In academic discussions, Chinese experts often have debates about the US deployment of missile defense systems in Asia-Pacific. Many Chinese experts firmly and genuinely believe that the US has a long-term strategy to gradually deploy missile defense systems around China, so that eventually they would completely neutralize China’s capacity to conduct a nuclear second strike. Personally, I don’t agree with this assessment. I lived and studied in the US for 6 years. I was able to attend policy meetings, workshops, academic exchanges, and I was able to see with my own eyes those debates among US officials and policy makers. They have very different views about what the US missile defense policy should be. They argue against each other and their views clash with each other. Sometimes, their views are so opposed that their personal relations were ruined. So you can see there’s a real internal debate. And if you observe in close distance, you will know there’s no way that the US government has a coherent long-term strategy for the next few decades, as their internal dispute is so serious that they want to kill each other. So, I think the reason why there’s so deep suspicion here in China is very much that people haven’t developed nuanced understandings. That’s the role that scholars should and can play. All this is in public, and you just need to read them and learn them. There’s no obstacle to learn. I think that’s good news for young experts: if you want to try, there’re always opportunities to learn. You can easily become an expert over time. After achieving that, experts would be in a much better position to make informed and positive contributions to policy debates.
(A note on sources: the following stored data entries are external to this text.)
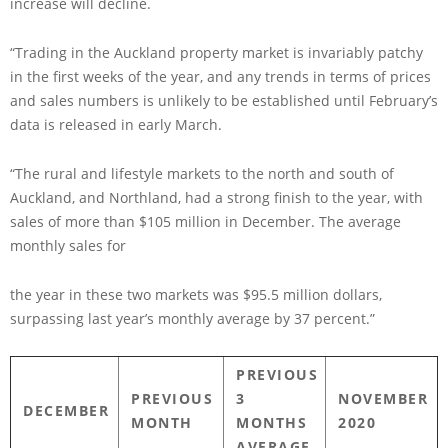
increase will decline.
“Trading in the Auckland property market is invariably patchy
in the first weeks of the year, and any trends in terms of prices
and sales numbers is unlikely to be established until February’s
data is released in early March.
“The rural and lifestyle markets to the north and south of
Auckland, and Northland, had a strong finish to the year, with
sales of more than $105 million in December. The average
monthly sales for
the year in these two markets was $95.5 million dollars,
surpassing last year’s monthly average by 37 percent.”
PREVIOUS
PREVIOUS
3
NOVEMBER
DECEMBER
MONTH
MONTHS
2020
AVERAGE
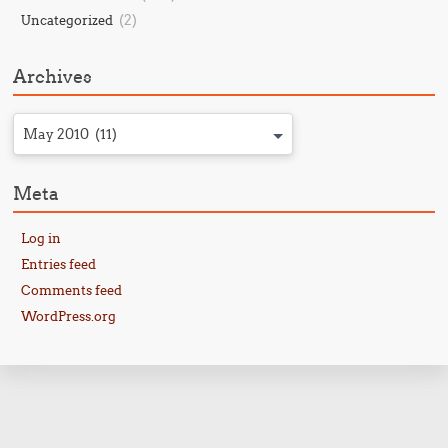
(2)
Uncategorized
Archives
May 2010 (11)
Meta
Log in
Entries feed
Comments feed
WordPress.org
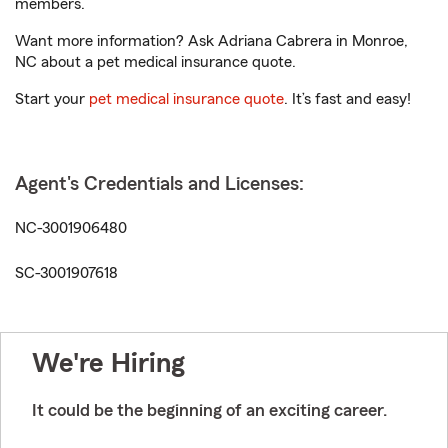
members.
Want more information? Ask Adriana Cabrera in Monroe,
NC about a pet medical insurance quote.
Start your
pet medical insurance quote
. It’s fast and easy!
Agent's Credentials and Licenses:
NC-3001906480
SC-3001907618
We're Hiring
It could be the beginning of an exciting career.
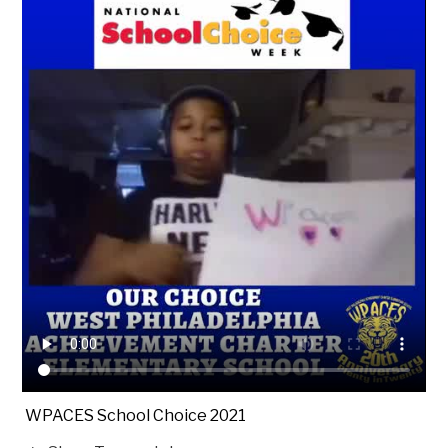
WPACES School Choice 2021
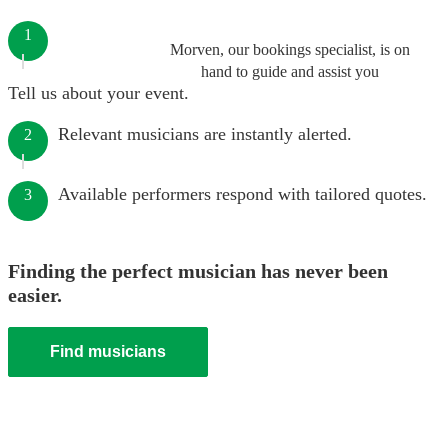
1
Morven, our bookings specialist, is on
hand to guide and assist you
Tell us about your event.
Relevant musicians are instantly alerted.
2
Available performers respond with tailored quotes.
3
Finding the perfect musician has never been
easier.
Find musicians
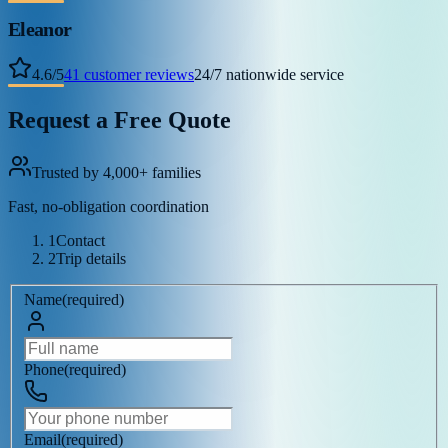
Eleanor
4.6
/
5
41
customer reviews
24/7 nationwide service
Request a Free Quote
Trusted by 4,000+ families
Fast, no-obligation coordination
1
Contact
2
Trip details
Name
(
required
)
Phone
(
required
)
Email
(
required
)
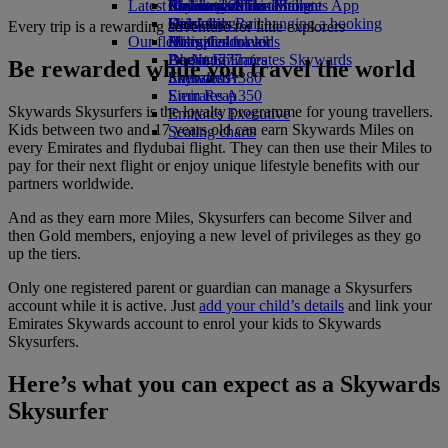
Latest destinations
Airline partners
Economy Class dining
Emirates Official Store
Children’s entertainment
Skywards Miles Mall
Mobile and The Emirates App
Drinks
Kids’ toys
Helsinki
Skywards Rail
Cancelling or changing a booking
Every trip is a rewarding adventure for little explorers
Our fleet
Activities for kids
Hangzhou
Miles Calculator
Disrupted travel
Boeing 777
Da Nang
Log in to Emirates Skywards
About Emirates
Be rewarded while you travel the world
Emirates A380
Shenzhen
Skywards+
Emirates A350
Siem Reap
Skywards Skysurfers is the loyalty programme for young travellers.
Emirates Executive
Kids between two and 17 years old can earn Skywards Miles on
Seating charts
every Emirates and flydubai flight. They can then use their Miles to
pay for their next flight or enjoy unique lifestyle benefits with our
partners worldwide.
And as they earn more Miles, Skysurfers can become Silver and
then Gold members, enjoying a new level of privileges as they go
up the tiers.
Only one registered parent or guardian can manage a Skysurfers
account while it is active. Just
add your child’s details
and link your
Emirates Skywards account to enrol your kids to Skywards
Skysurfers.
Here’s what you can expect as a Skywards
Skysurfer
AH: What recommendations would you give to Chinese young academics who try to find ways of combining their research interests with their disarmament work?
TZ: The nuclear field sounds very small and narrow but in fact it’s very broad and deep. I think young scholars can pick a niche area/niche topic that interests them and then try to understand everything about this very small topic. That will gradually help broaden their perspective and lead them to other related areas or topics. This is at least how it happened to me. I became interested in a small topic and then in the process of doing research I was exposed to even more topics of interests. So gradually you become more and more familiar with this field. There are many great educational programs that are available today, if you are determined to pursue a formal training in this field. There are many opportunities, short-term programs, long-term programs, master programs, PhD programs, etc. Young scholars should make full use of these resources.
I think it’s also important to note that nuclear policy is never an isolated topic. The reason that one country has this or that policy on disarmament, for example, is always closely related to its overall foreign policy or even domestic policy issues. It would benefit young experts to do two things simultaneously. One is to develop very specialized expertise, in the specific research area; the other is to develop broad understandings about the foreign policy and domestic policy of the country under research. There are often strong connections between the two. You have to understand the one in order to understand the other. One challenge for young experts today is that they don’t necessarily pay much attention to the overall picture, for instance, what’s happening in China in general, what’s China’s overall foreign policy approach? They are sometimes only interested in one specific area. That’s fine in some cases, but in terms of disarmament policy and nuclear policy, it’s all very much connected to other issues. So, I think these two levels of efforts are necessary at the same time.